• [WHAT THE TASK ASKS]:
Find how many lines of the entries contain the word "сетей", then report that figure alone.
== GIVEN INFORMATION
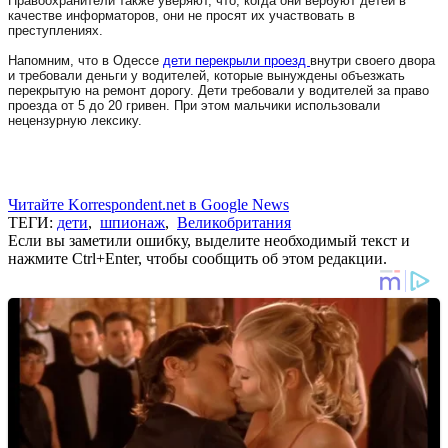
Правоохранители также уверяют, что, когда они вербуют детей в
качестве информаторов, они не просят их участвовать в
преступлениях.
Напомним, что в Одессе
дети перекрыли проезд
внутри своего двора
и требовали деньги у водителей, которые вынуждены объезжать
перекрытую на ремонт дорогу. Дети требовали у водителей за право
проезда от 5 до 20 гривен. При этом мальчики использовали
нецензурную лексику.
Читайте Korrespondent.net в Google News
ТЕГИ:
дети
,
шпионаж
,
Великобритания
Если вы заметили ошибку, выделите необходимый текст и
нажмите Ctrl+Enter, чтобы сообщить об этом редакции.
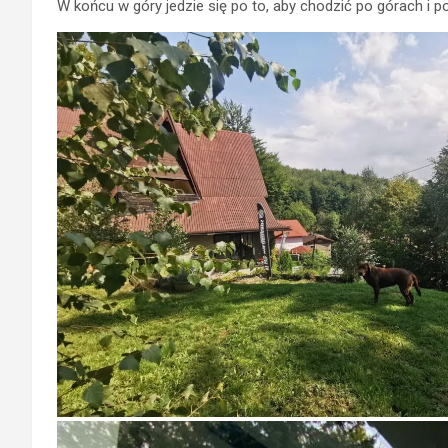
W końcu w góry jedzie się po to, aby chodzić po górach i p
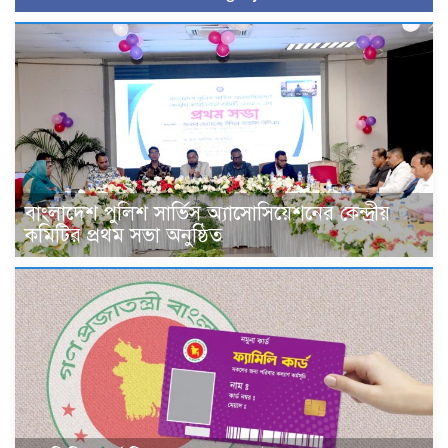
বাংলাদেশ পুলিশ সার্ভিস অ্যাসোসিয়েশনের কেন্দ্রীয়
কমিটির প্রথম সভা অনুষ্ঠিত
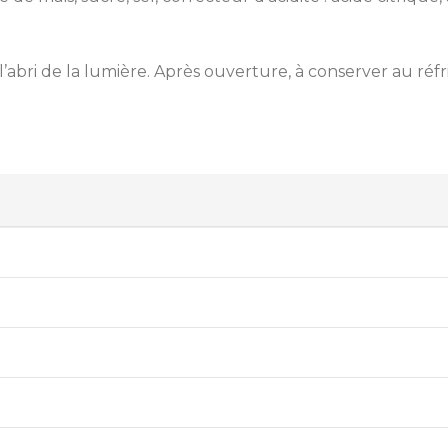
 l’abri de la lumière. Après ouverture, à conserver au réf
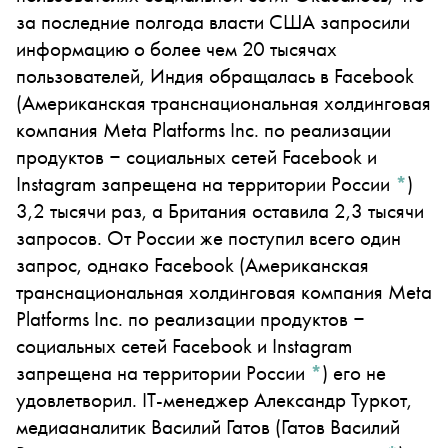
за последние полгода власти США запросили
информацию о более чем 20 тысячах
пользователей, Индия обращалась в
Facebook
(Американская транснациональная холдинговая
компания Meta Platforms Inc. по реализации
продуктов ‒ социальных сетей Facebook и
Instagram запрещена на территории России
*
)
3,2 тысячи раз, а Британия оставила 2,3 тысячи
запросов. От России же поступил всего один
запрос, однако
Facebook
(Американская
транснациональная холдинговая компания Meta
Platforms Inc. по реализации продуктов ‒
социальных сетей Facebook и Instagram
запрещена на территории России
*
)
его не
удовлетворил. IT-менеджер Александр Туркот,
медиааналитик
Василий Гатов
(Гатов Василий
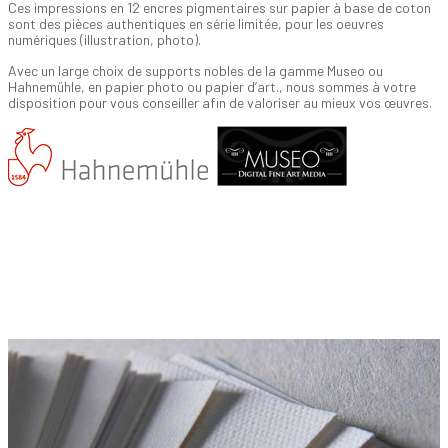
Ces impressions en 12 encres pigmentaires sur papier à base de coton
sont des pièces authentiques en série limitée, pour les oeuvres
numériques (illustration, photo).
Avec un large choix de supports nobles de la gamme Museo ou
Hahnemühle, en papier photo ou papier d’art., nous sommes à votre
disposition pour vous conseiller afin de valoriser au mieux vos œuvres.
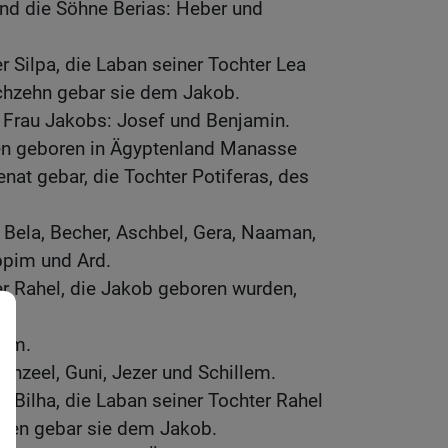
und die Söhne Berias: Heber und
r Silpa, die Laban seiner Tochter Lea
chzehn gebar sie dem Jakob.
r Frau Jakobs: Josef und Benjamin.
n geboren in Ägyptenland Manasse
nat gebar, die Tochter Potiferas, des
 Bela, Becher, Aschbel, Gera, Naaman,
ppim und Ard.
r Rahel, die Jakob geboren wurden,
ham.
chzeel, Guni, Jezer und Schillem.
r Bilha, die Laban seiner Tochter Rahel
eben gebar sie dem Jakob.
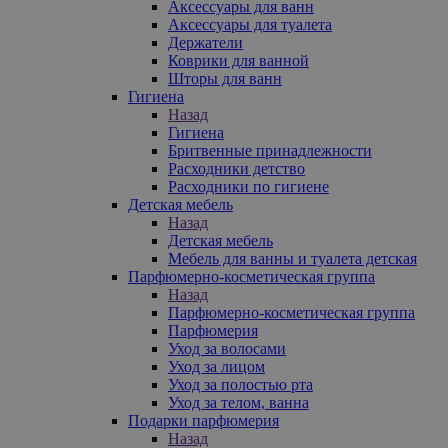
Аксессуары для ванн
Аксессуары для туалета
Держатели
Коврики для ванной
Шторы для ванн
Гигиена
Назад
Гигиена
Бритвенные принадлежности
Расходники детство
Расходники по гигиене
Детская мебель
Назад
Детская мебель
Мебель для ванны и туалета детская
Парфюмерно-косметическая группа
Назад
Парфюмерно-косметическая группа
Парфюмерия
Уход за волосами
Уход за лицом
Уход за полостью рта
Уход за телом, ванна
Подарки парфюмерия
Назад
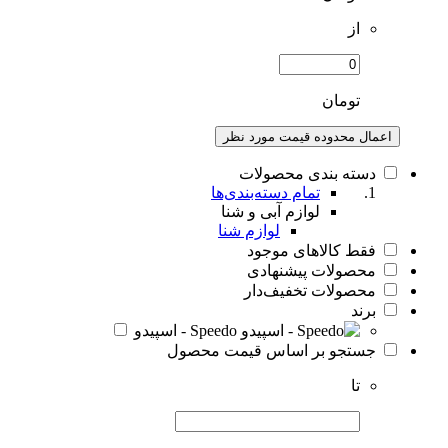
از
تومان
اعمال محدوده قیمت مورد نظر
دسته بندی محصولات
تمام دسته‌بندی‌ها
لوازم آبی و شنا
لوازم شنا
فقط کالاهای موجود
محصولات پیشنهادی
محصولات تخفیف‌دار
برند
Speedo - اسپیدو
جستجو بر اساس قیمت محصول
تا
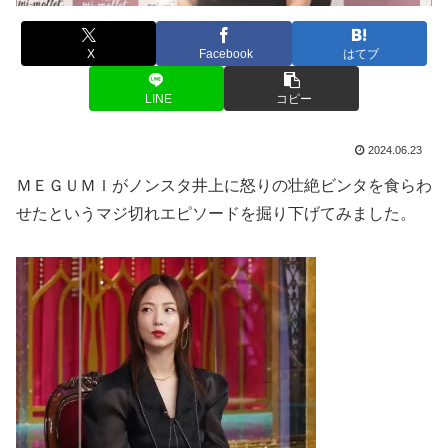
X
Facebook
はてブ
LINE
コピー
2024.06.23
ＭＥＧＵＭＩがノンスタ井上に怒りの壮絶ビンタを食らわ
せたというマジ切れエピソードを掘り下げてみました。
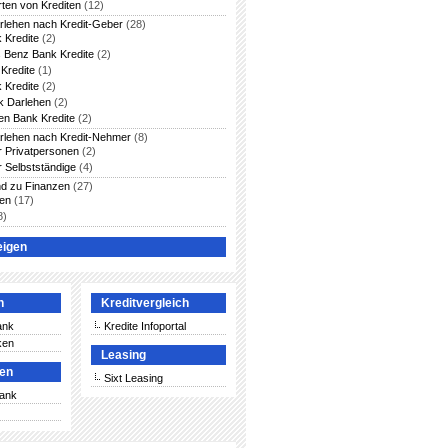
rten von Krediten
(12)
arlehen nach Kredit-Geber
(28)
 Kredite
(2)
 Benz Bank Kredite
(2)
Kredite
(1)
 Kredite
(2)
 Darlehen
(2)
en Bank Kredite
(2)
arlehen nach Kredit-Nehmer
(8)
ür Privatpersonen
(2)
r Selbstständige
(4)
nd zu Finanzen
(27)
ten
(17)
8)
eigen
n
Kreditvergleich
ank
Kredite Infoportal
ken
Leasing
ken
Sixt Leasing
Bank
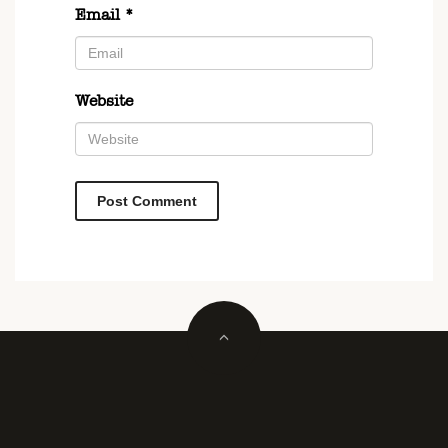
Email
*
Website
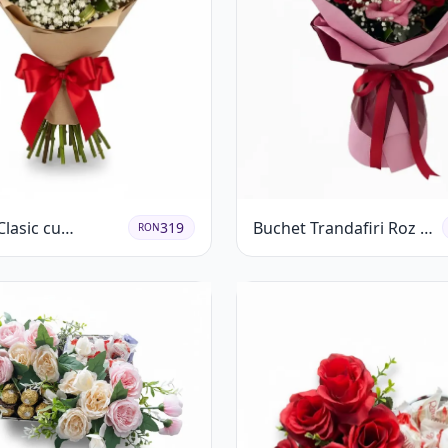
lasic cu
Buchet Trandafiri Roz și
319
RON
ri Roșii și
Roșii cu Eucalipt și
ila
Gypsophila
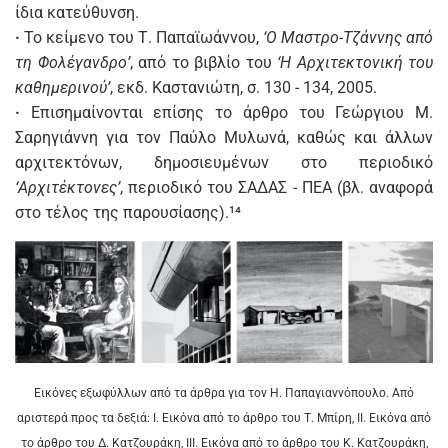
ίδια κατεύθυνση.
·
Το κείμενο του Τ. Παπαϊωάννου,
‘Ο Μαστρο-Τζάννης από
τη Φολέγανδρο’
, από το βιβλίο του
‘Η Αρχιτεκτονική του
καθημερινού’
, εκδ. Καστανιώτη, σ. 130 - 134, 2005.
·
Επισημαίνονται επίσης το άρθρο του Γεώργιου Μ.
Σαρηγιάννη για τον Παύλο Μυλωνά, καθώς και άλλων
αρχιτεκτόνων, δημοσιευμένων στο περιοδικό
‘Αρχιτέκτονες’
, περιοδικό του ΣΑΔΑΣ - ΠΕΑ (βλ. αναφορά
στο τέλος της παρουσίασης).¹⁴
Εικόνες εξωφύλλων από τα άρθρα για τον Η. Παπαγιαννόπουλο. Από
αριστερά προς τα δεξιά: Ι. Εικόνα από το άρθρο του Τ. Μπίρη, ΙΙ. Εικόνα από
το άρθρο του Δ. Κατζουράκη, ΙΙΙ. Εικόνα από το άρθρο του Κ. Κατζουράκη,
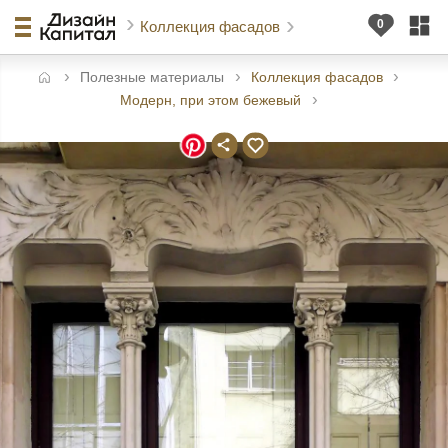
Коллекция фасадов
Полезные материалы
Коллекция фасадов
авная
Модерн, при этом бежевый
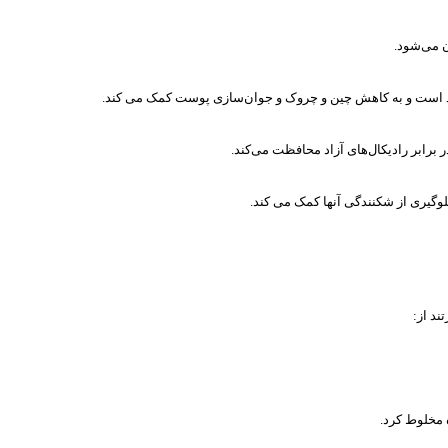
ن می‌شود.
 است و به کاهش چین و چروک و جوان‌سازی پوست کمک می کند.
 برابر رادیکال‌های آزاد محافظت می‌کند.
لوگیری از شکنندگی آنها کمک می کند.
ند از:
 مخلوط کرد.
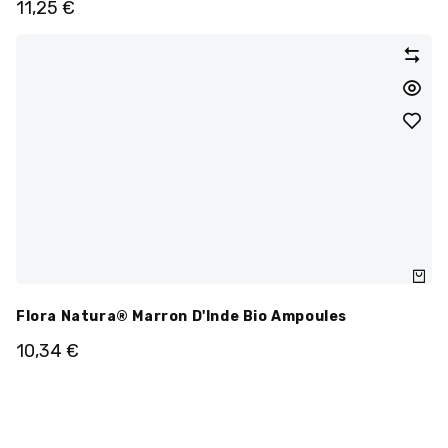
11,25
€
Flora Natura® Marron D'Inde Bio Ampoules
10,34
€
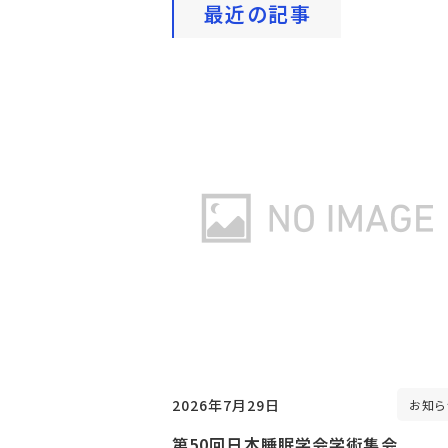
最近の記事
2026年7月29日
お知ら
第50回日本睡眠学会学術集会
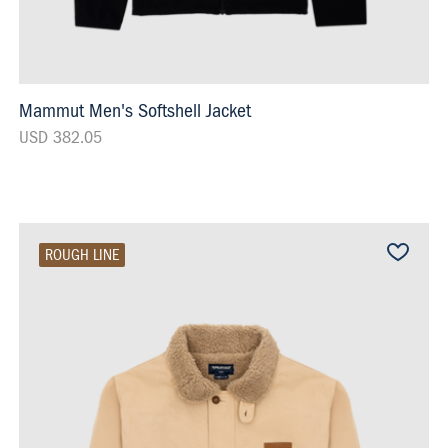
Mammut Men's Softshell Jacket
USD 382.05
ROUGH LINE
====
• [RESULT FOR THIS TASK]:
2